The Trump administration, capitulating to public pressure, finally pulled back the curtain Monday on the 657,000 firms that have received sizable (over $150,000) Paycheck Protection Program loans so far amidst the pandemic-driven economic plunge. The big reveal showed that while about 40 percent of U.S. businesses are owned by women, just 16 percent of firms providing demographic data are female-owned.

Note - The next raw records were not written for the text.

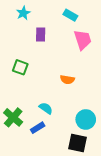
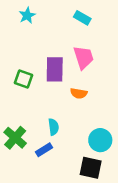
purple rectangle: (41, 35) -> (55, 69), moved, size x1.5
pink trapezoid: (83, 40) -> (83, 57), moved
cyan semicircle: (46, 108) -> (54, 127), turned 48

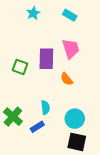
cyan star: (27, 15) -> (33, 13), moved
orange semicircle: (79, 93) -> (67, 79), turned 40
cyan circle: (100, 140) -> (75, 119), moved

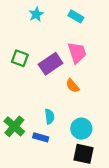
purple rectangle: (46, 59) -> (51, 64), turned 55
green square: (20, 67) -> (20, 58), moved
blue rectangle: (37, 127) -> (41, 137), turned 48

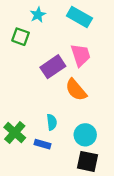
cyan rectangle: (76, 16) -> (79, 17), size x1.5
green square: (20, 58) -> (21, 37), moved
orange semicircle: (73, 86) -> (76, 90), size x1.5

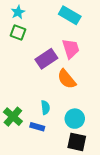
cyan star: (38, 15) -> (18, 12), moved

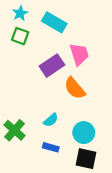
cyan rectangle: (70, 15) -> (54, 22), moved
cyan semicircle: (45, 107) -> (51, 120), turned 56
blue rectangle: (37, 127) -> (51, 147), moved

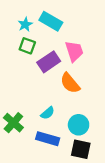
cyan star: (20, 13) -> (25, 24), moved
green square: (20, 36) -> (27, 46), moved
blue rectangle: (51, 147) -> (48, 139), size x1.5

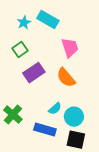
green square: (27, 46) -> (20, 50), moved, turned 35
purple rectangle: (49, 62) -> (34, 73), moved
cyan semicircle: (48, 113) -> (55, 109), moved

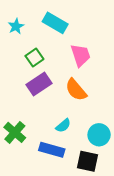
cyan star: (24, 23) -> (16, 26), moved
green square: (20, 50) -> (34, 57), moved
cyan circle: (74, 117) -> (99, 135), moved

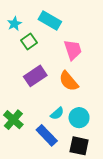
green square: (34, 57) -> (29, 41), moved
cyan circle: (99, 135) -> (79, 118), moved
blue rectangle: (52, 150) -> (47, 135), turned 30

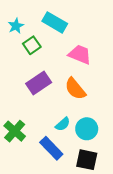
pink trapezoid: (73, 50) -> (80, 54), turned -50

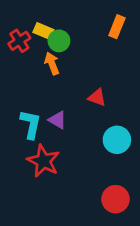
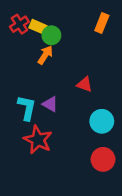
red cross: (19, 41) -> (19, 24), moved
orange arrow: (52, 63) -> (45, 55), turned 54
red circle: (115, 199) -> (103, 159), moved

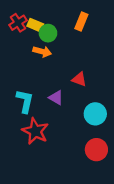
orange rectangle: (102, 23) -> (81, 22), moved
orange arrow: (45, 55) -> (42, 52), turned 72
purple triangle: (50, 104) -> (56, 98), moved

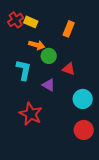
orange rectangle: (81, 22) -> (69, 29), moved
green circle: (48, 33) -> (49, 56), moved
cyan L-shape: (25, 101) -> (24, 70), moved

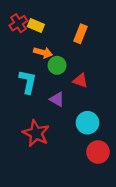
cyan circle: (83, 99) -> (87, 123), moved

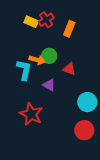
red cross: (18, 23) -> (46, 20), moved
orange arrow: (43, 52) -> (37, 60), moved
cyan circle: (87, 123) -> (87, 102), moved

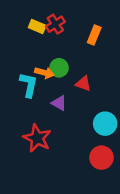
orange rectangle: (69, 29) -> (94, 35), moved

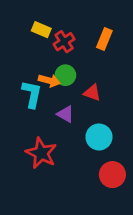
red cross: (55, 24) -> (64, 42), moved
cyan circle: (105, 124) -> (99, 137), moved

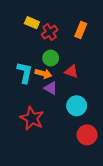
orange arrow: (49, 81) -> (43, 74), moved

This is, of course, because men still dominate big business. Male-owned companies are typically much larger than those started by women (we’ll save the “why” for later, but in a super tiny nutshell, systemic sexism that limits access to capital, among 5 billion other factors), and therefore they are overrepresented in the segment of companies receiving loans over $150,000. The SBA has not yet responded to a request for the gender breakdown of the lower tier payouts.
Just over 31,000 of the businesses getting PPP aid self-identified as being owned by a woman, about 159,000 identified as male-owned and the remainder chose not to reveal the gender of their owners. There were no gender options listed other than female and male.
The money at stake here is nothing to sniff at — the PPP has guaranteed forgivable loans worth over $521 billion to date, according to the SBA, and there’s close to $132 billion in funding still available.
While the hugely skewed gender breakdown among the loan recipients is basically just a symptom of our patriarchal society, the program on the whole has been subject to questions about how well it serves the underserved.
“90% of minority- and women-owned businesses, small businesses, did not get access to the PPP,” Sen. Kamala Harris told ABC News in early June. A lack of existing relationships with big commercial lenders is frequently cited as a major reason for why these businesses did not proportionally benefit from the program.
Several class-action lawsuits filed after the first round of PPP loans (averaging around $206,000 a pop) were rolled out claimed that banks looking to boost their bottom lines were heavily prioritizing the biggest loan applications. And, following a request from Congress, the SBA Inspector General reviewed the PPP and issued a report in May saying the implementation of the program did not properly prioritize underserved markets.
The evidence of how institutional sexism continues to manifest itself in business is far from the only inequity laid bare by the PPP data. When you drill down into the female-owned companies receiving federal aid, the overwhelming majority of those that provided data for the race/ethnicity category identified as white women.
The analysis showed that of those reporting that information, 80 percent were white, 8.7 percent Asian, 7.5 percent Hispanic, 2.6 percent Black and under 1 percent American Indian or Alaska Native, per SBA classifications. Roughly half of the firms did not disclose race/ethnicity data.